If I run with valgrind, I see errors of the form below. However, the program no longer crashes (the same code run outside of valgrind does still segfault).

==16218== Invalid read of size 8
==16218==    at 0x19049B16: handmade_aligned_free (Memory.h:98)
==16218==    by 0x19049B16: aligned_free (Memory.h:179)
==16218==    by 0x19049B16: deallocate (Memory.h:763)
==16218==    by 0x19049B16: deallocate (alloc_traits.h:328)
==16218==    by 0x19049B16: _M_deallocate (stl_vector.h:180)
==16218==    by 0x19049B16: std::vector<float, Eigen::aligned_allocator<float> >::_M_default_append(unsigned long) (vector.tcc:592)
==16218==    by 0x1904A687: resize (stl_vector.h:692)
==16218==  Address 0x3e195558 is 8 bytes before a block of size 8 alloc'd
==16218==    at 0x4C29BE3: malloc (vg_replace_malloc.c:299)
==16218==    by 0x123B7326: Eigen::internal::aligned_malloc(unsigned long) (in /gdn/centos7/0001/x3/prefixes/desmond-dependencies/2.14c7__dc4688ce01c7/lib/libminimax.so)
==16218==    by 0x19049B73: allocate (Memory.h:758)
==16218==    by 0x19049B73: allocate (alloc_traits.h:301)
==16218==    by 0x19049B73: _M_allocate (stl_vector.h:172)
==16218==    by 0x19049B73: std::vector<float, Eigen::aligned_allocator<float> >::_M_default_append(unsigned long) (vector.tcc:571)
==16218==    by 0x1904A687: resize (stl_vector.h:692)
==16218== Invalid free() / delete / delete[] / realloc()
==16218==    at 0x4C2ACDD: free (vg_replace_malloc.c:530)
==16218==    by 0x19049B1E: handmade_aligned_free (Memory.h:98)
==16218==    by 0x19049B1E: aligned_free (Memory.h:179)
==16218==    by 0x19049B1E: deallocate (Memory.h:763)
==16218==    by 0x19049B1E: deallocate (alloc_traits.h:328)
==16218==    by 0x19049B1E: _M_deallocate (stl_vector.h:180)
==16218==    by 0x19049B1E: std::vector<float, Eigen::aligned_allocator<float> >::_M_default_append(unsigned long) (vector.tcc:592)
==16218==    by 0x1904A687: resize (stl_vector.h:692)
==16218== Invalid read of size 8
==16218==    at 0x1905327B: handmade_aligned_free (Memory.h:98)
==16218==    by 0x1905327B: aligned_free (Memory.h:179)
==16218==    by 0x1905327B: conditional_aligned_free<true> (Memory.h:230)
==16218==    by 0x1905327B: conditional_aligned_delete_auto<double, true> (Memory.h:416)
==16218==    by 0x1905327B: ~DenseStorage (DenseStorage.h:542)
==16218==    by 0x1905327B: ~PlainObjectBase (PlainObjectBase.h:98)
==16218==    by 0x1905327B: ~Matrix (Matrix.h:178)
==16218==    by 0x1905327B: Eigen::SparseQR<Eigen::SparseMatrix<double, 0, int>, Eigen::COLAMDOrdering<int> >::factorize(Eigen::SparseMatrix<double, 0, int> const&) (SparseQR.h:360)
==16218==    by 0x19047A28: compute (SparseQR.h:118)

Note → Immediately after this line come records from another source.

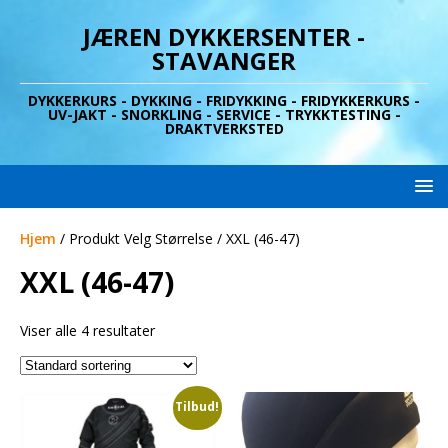
JÆREN DYKKERSENTER -
STAVANGER
DYKKERKURS - DYKKING - FRIDYKKING - FRIDYKKERKURS -
UV-JAKT - SNORKLING - SERVICE - TRYKKTESTING -
DRAKTVERKSTED
Hjem
/ Produkt Velg Størrelse / XXL (46-47)
XXL (46-47)
Viser alle 4 resultater
Tilbud!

I am attempting to turn this into a minimal reproducible example.


Solution

  • The described problem usually occurs if compilation units with different memory-alignment options are linked together. By default Eigen aligns memory to 16 bytes, unless AVX is enabled, in which case memory is aligned to 32 bytes (or 64 bytes for AVX512 -- I think).

    Ideally, you should compile all compilation units with the same target architecture -- if you only plan to run on your local machine best use -march=native (this also enables tuning for the local architecture).

    If you need to have some parts compiled with AVX enabled and others without, you can manually override the memory-alignment of Eigen using -DEIGEN_MAX_ALIGN_BYTES=16 or -DEIGEN_MAX_ALIGN_BYTES=32 (for consistency, either one should be added to all compilation units, even though some would be redundant).